Similarly, Java and C# both have a distinction between “primitive” or “value” types (such as numbers) and “reference” types (such as classes), and support “boxing”, a method of performing an operation on a primitive type — by way of an intermediary object “box” — which are normally only allowed on reference types.
Generally, proponents of strong typing argue that it’s better because it’s “safer”; they claim that by raising errors on these types of operations, the language helps you avoid certain types of bugs (for example, if you inadvertently tried to add a number and a string, it’d be better to get an error than to end up with a value that wasn’t what you expected it to be, especially if you’re going to store that data or do other work with it), while fans of weak typing argue that the increased flexibility of implicit type conversion allows you to accomplish things with less code (since you don’t have to perform as many explicit conversions to get the correct types), and that a little discipline on the part of the programmer will work around the bugs strong typing is meant to prevent.
The other major spectrum of type systems runs from static typing to dynamic typing, and in the vast majority of cases people who argue about “strong” and “weak” typing are really talking about these without realizing it. Let’s look at another example:
x = "Hello"; # ...some other intervening code... x = 3;
In a statically-typed language, this code will raise an error. In a dynamically-typed language it’ll be fine. A good way to think of the difference is this:
Some statically-typed languages require you to explicitly declare the types of your variables (and, often, they also require you to declare the type of the values returned by functions and methods); tThat’s why in some languages you’ll see things like int x = 3 instead of just x = 3. Not all statically-typed languages require this, though; some (like OCaml, for example) will infer types automatically for you in most cases, only requiring an explicit declaration when there’s an ambiguity.
Proponents of static typing again argue that it’s “safer” — you can typically “type-check” a statically-typed program fairly easily without having to actually execute any of it (and nearly all compilers and interpreters for statically-typed languages do this) and so be notified immediately of any type-related errors (for example, a compiler can easily spot that, say, x was declared an int and y a string, and refuse to compile a program which contains the operation x + y).
They also usually point out the range of things which can be easily automated in a statically-typed language (for example, many common refactorings, like breaking up a single large method into several smaller ones, or breaking out a set of values and methods into their own class); these sorts of things are hard to do in dynamically-typed languages, since you don’t necessarily have all the relevant information until the program is running.
Those who prefer dynamic typing again argue in favor of flexibility and discipline; they’ll say that some things which are impossible or which require the programmer to jump through lots of type-related hoops in a static language are possible or much easier in a dynamic language and, much as in the strong/weak debate, that a little discipline on the part of the programmer will go a long way.

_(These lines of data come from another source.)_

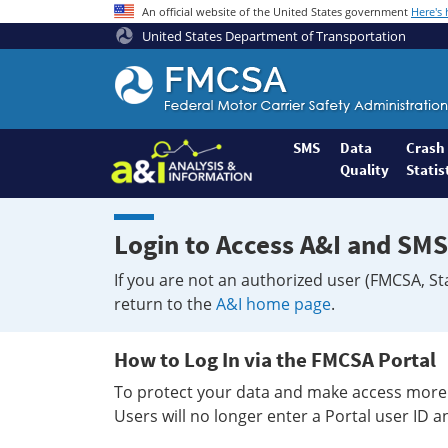
An official website of the United States government
Here's
United States Department of Transportation
Federal
Motor
Coach
Safety
SMS
Data
Crash
Quality
Statis
Administration
Home
Login to Access A&I and SMS
If you are not an authorized user (FMCSA, St
return to the
A&I home page
.
How to Log In via the FMCSA Portal
To protect your data and make access more 
Users will no longer enter a Portal user ID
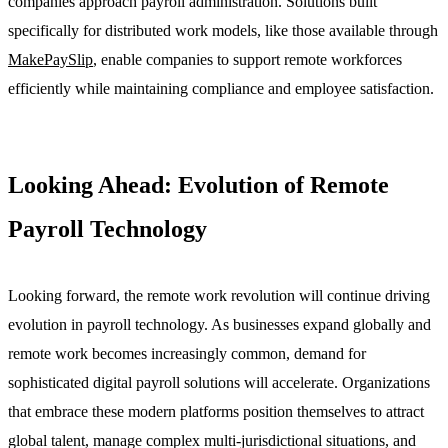
companies approach payroll administration. Solutions built
specifically for distributed work models, like those available through
MakePaySlip
, enable companies to support remote workforces
efficiently while maintaining compliance and employee satisfaction.
Looking Ahead: Evolution of Remote
Payroll Technology
Looking forward, the remote work revolution will continue driving
evolution in payroll technology. As businesses expand globally and
remote work becomes increasingly common, demand for
sophisticated digital payroll solutions will accelerate. Organizations
that embrace these modern platforms position themselves to attract
global talent, manage complex multi-jurisdictional situations, and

A full description of a programming language’s type system usually takes one adjective from each spectrum: Python, for example, has “strong dynamic” typing, JavaScript has “weak dynamic” typing, C# has “strong static” typing, C arguably has “weak static” typing (though this one’s a matter of some debate), and so on. There is a third spectrum, sometimes labeled “safe” and “unsafe”, but these terms are so loaded and nebulous (depending on your personal opinions, it’s possible to argue either side for the same language) that I’m going to stay away from them here, except to note that a common myth of some type systems is “if it passes type checks, it must be correct”. Most people who fall into that pit learn sooner or later that type errors are just one class of errors, and that the strictest, “safest” typing in the world can’t stop you from writing a program that does something stupid.
And almost without fail, debates about type systems will involve at least one person confusing the different classes of typing; the most common error is to assume that static typing is the same as strong typing, and that dynamic typing is the same as weak typing; in effect assuming that type systems are one-dimensional when, in fact, they’re (at the very least) two-dimensional. The c2 wiki has a nice graph showing this with examples.

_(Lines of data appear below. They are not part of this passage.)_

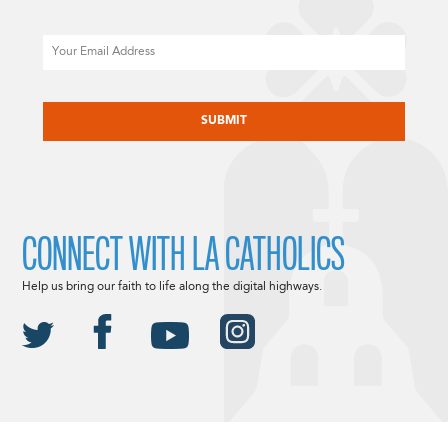
Email
CAPTCHA
CONNECT WITH LA CATHOLICS
Help us bring our faith to life along the digital highways.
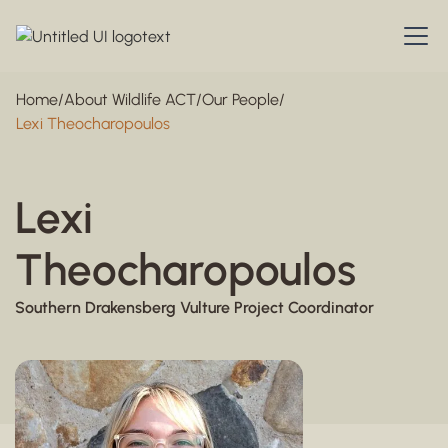
Home
/
About Wildlife ACT
/
Our People
/
Lexi Theocharopoulos
Lexi
Theocharopoulos
Southern Drakensberg Vulture Project Coordinator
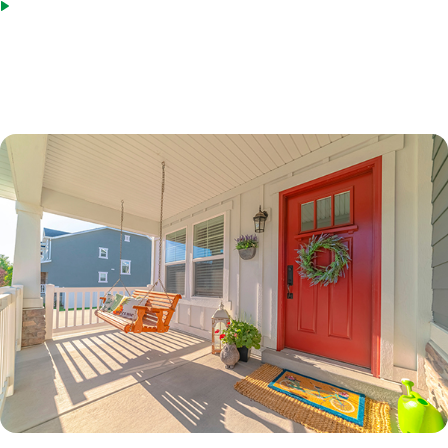
Bridge loans as an acceptable source of funds
*Terms based on 30 year fixed first lien. 70% LTV. 7.6%% Interest Rate. 7.865% APR. $210,000 Loan
Amount with 360 monthly repayment of $1040.00 per month. 700 Credit Score. Disclosed payment
does not include PMI, taxes, insurance, or HOA fees. Rates as of February 9, 2023.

Or, at least, you know the basics. There’s a whole heck of a lot more that’s useful to know about type systems (for example, the varying definitions of “safe” and “unsafe” and what makes different languages fall into those categories), but strong/weak and static/dynamic is the bare minimum you need to understand to get by, and if you can master that you’ll be doing better than an awful lot of the folks who argue about them…
Comments for this entry are closed. If you'd like to share your thoughts on this entry with me, please contact me directly.
Nice overview. Surprisingly, I actually did understanding typing correctly (although I wouldn’t have been confident enough that I did to say it out loud ten minutes ago). Thanks for the confirmation.
But I do have a n00b question. It seems to me that languages like Python (strong/dynamic) have a bit of a discrepancy on their hands. It feels funny to argue in favor of flexbility on the dyanmic/static axis and in favor of safety on the strong/weak plane — doesn’t it?
The canonical answer to your question is “ask Guido”, because he’s the only one who could really explain why Python made that design choice :)
There are some relevant bits in the Zen of Python (particularly “In the face of ambiguity, refuse the temptation to guess” and “Explicit is better than implicit”) which go along with strong typing but not necessarily static typing.
Personally, I think going strong/dynamic strikes a nice balance: you get the ease of understandability which comes from strong typing (since you don’t need to memorize rules about what can be munged and when and how), without the cumbersome nature of (most) static type systems.
And — again, this is purely subjective — I think there are some useful patterns which are so much easier in a dynamically-typed language that it’s worth giving up static analysis. For example, you can just do duck-typing stuff, where you don’t care at all about the type of the thing passed to you, and not have to worry. In a statically-typed language, at best you’ll have to jump through some hoops to satisfy the type system, and at worst you just won’t be able to do it.
I need to write one of those “five things that annoy me about Python” lists, but one of them is related to this exact topic. It’s would be nice if Python’s comparison operators respected the strong typing behaviour a bit more. It’s always struck me as borderline insane that None < 5 < “a string”, when they are really incomparable (and for those saying “strong typing only applies to operators”, I will point out that a comparator is a mapping from two types to a boolean — ergo, an operator). This is the sort of thing that the c2wiki gets into with strong typing without loopholes a bit, too. Python has loopholes like this, even for some of the fundamental types.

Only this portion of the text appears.